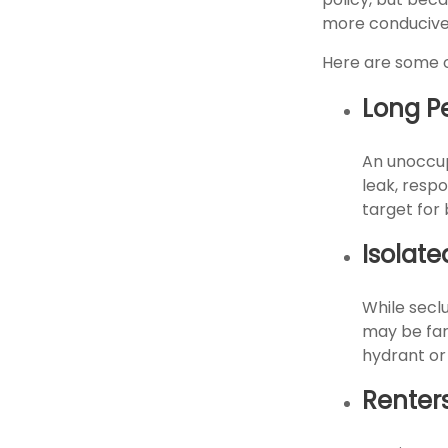
more conducive 
Here are some o
Long P
An unoccup
leak, resp
target for 
Isolate
While secl
may be far
hydrant or
Renter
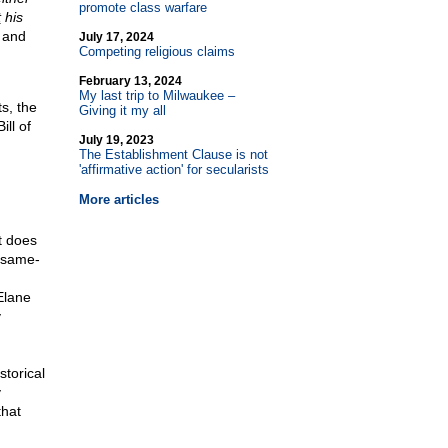
promote class warfare
t
his
s and
July 17, 2024
Competing religious claims
February 13, 2024
My last trip to Milwaukee –
s, the
Giving it my all
ill of
July 19, 2023
The Establishment Clause is not
'affirmative action' for secularists
More articles
t does
a same-
Elane
y
storical
y
that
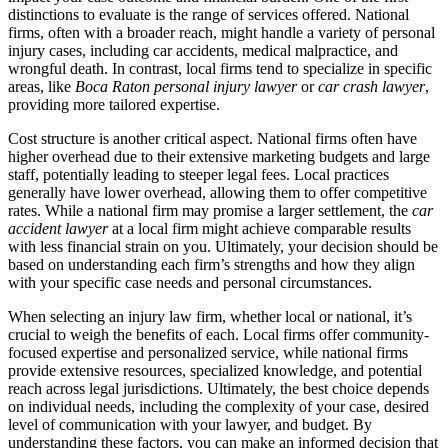
distinctions to evaluate is the range of services offered. National
firms, often with a broader reach, might handle a variety of personal
injury cases, including car accidents, medical malpractice, and
wrongful death. In contrast, local firms tend to specialize in specific
areas, like
Boca Raton personal injury lawyer
or
car crash lawyer
,
providing more tailored expertise.
Cost structure is another critical aspect. National firms often have
higher overhead due to their extensive marketing budgets and large
staff, potentially leading to steeper legal fees. Local practices
generally have lower overhead, allowing them to offer competitive
rates. While a national firm may promise a larger settlement, the
car
accident lawyer
at a local firm might achieve comparable results
with less financial strain on you. Ultimately, your decision should be
based on understanding each firm’s strengths and how they align
with your specific case needs and personal circumstances.
When selecting an injury law firm, whether local or national, it’s
crucial to weigh the benefits of each. Local firms offer community-
focused expertise and personalized service, while national firms
provide extensive resources, specialized knowledge, and potential
reach across legal jurisdictions. Ultimately, the best choice depends
on individual needs, including the complexity of your case, desired
level of communication with your lawyer, and budget. By
understanding these factors, you can make an informed decision that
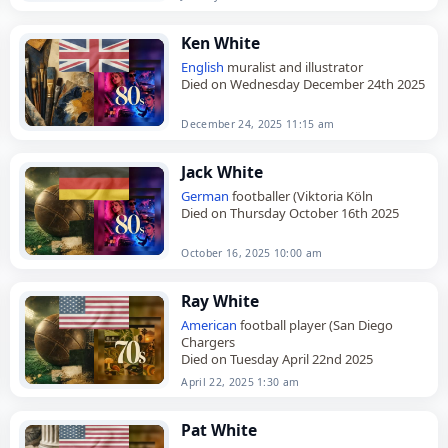
Ken White
English
muralist and illustrator
Died on Wednesday December 24th 2025
December 24, 2025 11:15 am
Jack White
German
footballer (Viktoria Köln
Died on Thursday October 16th 2025
October 16, 2025 10:00 am
Ray White
American
football player (San Diego
Chargers
Died on Tuesday April 22nd 2025
April 22, 2025 1:30 am
Pat White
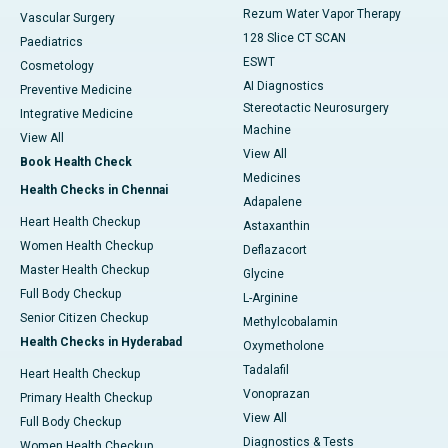
Rezum Water Vapor Therapy
Vascular Surgery
128 Slice CT SCAN
Paediatrics
ESWT
Cosmetology
AI Diagnostics
Preventive Medicine
Stereotactic Neurosurgery
Integrative Medicine
Machine
View All
View All
Book Health Check
Medicines
Health Checks in Chennai
Adapalene
Heart Health Checkup
Astaxanthin
Women Health Checkup
Deflazacort
Master Health Checkup
Glycine
Full Body Checkup
L-Arginine
Senior Citizen Checkup
Methylcobalamin
Health Checks in Hyderabad
Oxymetholone
Tadalafil
Heart Health Checkup
Vonoprazan
Primary Health Checkup
View All
Full Body Checkup
Diagnostics & Tests
Women Health Checkup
▬▬▬▬▬▬▬▬▬▬
WHAT YOU WILL DO: Apart from the pictures, return the records exactly.

ANSWER FOR THIS EXERCISE:
more conducive 
Here are some o
Long P
An unoccup
leak, resp
target for 
Isolate
While secl
may be far
hydrant or
Renter
promote class warfare
t
his
s and
July 17, 2024
Competing religious claims
February 13, 2024
My last trip to Milwaukee –
s, the
Giving it my all
ill of
July 19, 2023
The Establishment Clause is not
'affirmative action' for secularists
More articles
t does
a same-
Elane
y
storical
y
that
distinctions to evaluate is the range of services offered. National
firms, often with a broader reach, might handle a variety of personal
injury cases, including car accidents, medical malpractice, and
wrongful death. In contrast, local firms tend to specialize in specific
areas, like
Boca Raton personal injury lawyer
or
car crash lawyer
,
providing more tailored expertise.
Cost structure is another critical aspect. National firms often have
higher overhead due to their extensive marketing budgets and large
staff, potentially leading to steeper legal fees. Local practices
generally have lower overhead, allowing them to offer competitive
rates. While a national firm may promise a larger settlement, the
car
accident lawyer
at a local firm might achieve comparable results
with less financial strain on you. Ultimately, your decision should be
based on understanding each firm’s strengths and how they align
with your specific case needs and personal circumstances.
When selecting an injury law firm, whether local or national, it’s
crucial to weigh the benefits of each. Local firms offer community-
focused expertise and personalized service, while national firms
provide extensive resources, specialized knowledge, and potential
reach across legal jurisdictions. Ultimately, the best choice depends
on individual needs, including the complexity of your case, desired
level of communication with your lawyer, and budget. By
understanding these factors, you can make an informed decision that
Ken White
English
muralist and illustrator
Died on Wednesday December 24th 2025
December 24, 2025 11:15 am
Jack White
German
footballer (Viktoria Köln
Died on Thursday October 16th 2025
October 16, 2025 10:00 am
Ray White
American
football player (San Diego
Chargers
Died on Tuesday April 22nd 2025
April 22, 2025 1:30 am
Pat White
Rezum Water Vapor Therapy
Vascular Surgery
128 Slice CT SCAN
Paediatrics
ESWT
Cosmetology
AI Diagnostics
Preventive Medicine
Stereotactic Neurosurgery
Integrative Medicine
Machine
View All
View All
Book Health Check
Medicines
Health Checks in Chennai
Adapalene
Heart Health Checkup
Astaxanthin
Women Health Checkup
Deflazacort
Master Health Checkup
Glycine
Full Body Checkup
L-Arginine
Senior Citizen Checkup
Methylcobalamin
Health Checks in Hyderabad
Oxymetholone
Tadalafil
Heart Health Checkup
Vonoprazan
Primary Health Checkup
View All
Full Body Checkup
Diagnostics & Tests
Women Health Checkup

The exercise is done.